CVS Caremark (CVS) reported an EPS of 60 cents for the third quarter of fiscal 2010, compared to 71 cents from the year-ago period. However, after considering certain adjustments and excluding a tax benefit in the third quarter of 2009, the EPS was 65 cents, beating the Zacks Consensus Estimate by a penny and unchanged from the year-ago period.
Revenues decreased 3.1% year over year to $23.9 billion primarily due to a major disappointment in its Pharmacy Services segment. However, revenues met the Zacks Consensus Estimate. The Pharmacy Services segment recorded an 8.5% decline in revenues to $11.9 billion, driven by the termination of some large contracts (effective since January 2010) announced by the company earlier. In addition, the coverage of Medicare Part D program declined due to the 2010 competitive bidding process, partially offset by new client wins. However, after adjusting for the recent generic introductions, the decline in revenues would have been lower, at 1.6%.

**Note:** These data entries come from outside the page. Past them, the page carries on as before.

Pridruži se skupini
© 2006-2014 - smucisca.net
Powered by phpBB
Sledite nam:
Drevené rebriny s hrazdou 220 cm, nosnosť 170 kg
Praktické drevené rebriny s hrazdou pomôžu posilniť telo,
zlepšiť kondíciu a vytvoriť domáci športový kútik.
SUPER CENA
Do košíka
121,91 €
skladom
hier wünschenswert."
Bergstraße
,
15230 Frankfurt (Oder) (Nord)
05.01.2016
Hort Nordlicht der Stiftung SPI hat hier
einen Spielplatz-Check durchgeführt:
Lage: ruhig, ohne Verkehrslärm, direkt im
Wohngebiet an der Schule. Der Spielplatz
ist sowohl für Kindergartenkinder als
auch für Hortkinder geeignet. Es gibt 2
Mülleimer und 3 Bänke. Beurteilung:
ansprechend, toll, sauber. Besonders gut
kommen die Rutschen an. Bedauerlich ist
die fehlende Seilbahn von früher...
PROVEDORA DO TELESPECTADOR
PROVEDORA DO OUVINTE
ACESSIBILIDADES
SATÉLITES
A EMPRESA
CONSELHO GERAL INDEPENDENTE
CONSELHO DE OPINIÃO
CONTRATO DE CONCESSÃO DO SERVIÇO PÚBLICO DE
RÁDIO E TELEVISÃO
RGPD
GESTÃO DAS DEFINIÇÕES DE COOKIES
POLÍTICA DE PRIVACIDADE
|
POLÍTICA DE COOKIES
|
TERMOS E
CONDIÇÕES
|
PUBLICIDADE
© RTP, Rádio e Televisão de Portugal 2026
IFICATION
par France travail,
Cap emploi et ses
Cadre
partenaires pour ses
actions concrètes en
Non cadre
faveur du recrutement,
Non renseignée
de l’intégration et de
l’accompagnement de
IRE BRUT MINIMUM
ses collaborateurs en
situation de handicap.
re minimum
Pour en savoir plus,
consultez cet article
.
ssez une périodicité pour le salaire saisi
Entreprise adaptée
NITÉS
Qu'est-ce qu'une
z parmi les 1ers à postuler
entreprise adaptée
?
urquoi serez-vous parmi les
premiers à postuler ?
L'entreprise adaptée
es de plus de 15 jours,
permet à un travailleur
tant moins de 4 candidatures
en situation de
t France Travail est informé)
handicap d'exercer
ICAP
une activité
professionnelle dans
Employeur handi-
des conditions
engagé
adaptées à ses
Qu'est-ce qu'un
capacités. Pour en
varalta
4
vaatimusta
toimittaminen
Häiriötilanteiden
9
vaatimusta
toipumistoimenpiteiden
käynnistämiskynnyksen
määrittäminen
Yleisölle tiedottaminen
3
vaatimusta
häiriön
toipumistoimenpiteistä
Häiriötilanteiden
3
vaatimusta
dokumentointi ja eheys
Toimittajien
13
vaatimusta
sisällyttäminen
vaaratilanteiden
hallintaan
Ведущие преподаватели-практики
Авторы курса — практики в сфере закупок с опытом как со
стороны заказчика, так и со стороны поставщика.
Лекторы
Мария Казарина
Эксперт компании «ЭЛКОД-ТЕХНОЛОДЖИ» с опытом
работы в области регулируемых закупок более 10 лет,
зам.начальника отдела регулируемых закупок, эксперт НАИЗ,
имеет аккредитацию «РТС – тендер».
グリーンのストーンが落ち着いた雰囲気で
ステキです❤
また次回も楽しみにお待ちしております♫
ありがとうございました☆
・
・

Revenues of CVS’s other segment, Retail Pharmacy, increased 4.1% to $14.2 billion during the quarter with a 2.5% increase in total same-store sales. While pharmacy same-store sales rose 3.0%, front-end same-store sales increased 1.4%.
Pharmacy Services same-store sales were negatively impacted by 280 basis points due to recent generic introductions, whereas the Maintenance Choice program had a positive impact of 240 basis points. Generic dispensing rate increased in the Pharmacy Services and Retail Pharmacy segments by 370 basis points to 72.0% and 340 basis points to 73.5%, respectively.
Guidance
CVS has narrowed its EPS outlook for 2010. The company now expects adjusted EPS of $2.68−$2.70 compared to the previous guidance of $2.68−$2.73. In addition, CVS reiterated its free cash flow guidance of $2.5 billion.
Recommendation
Although the Pharmacy Services segment is suffering due to the loss of contracts in 2009, we believe the contract with Aetna (AET), signed during the previous quarter, should boost the company’s top line, going ahead. Furthermore, CVS is looking at adopting several strategies such as the development of its PharmaCare and MinuteClinic units, which should enable the company to enjoy a leading position within the industry.
We maintain our “Neutral” recommendation on the stock for the long term (3−6 months). For the short term (1−3 months), the company corresponds to a Zacks #3 Rank (Hold).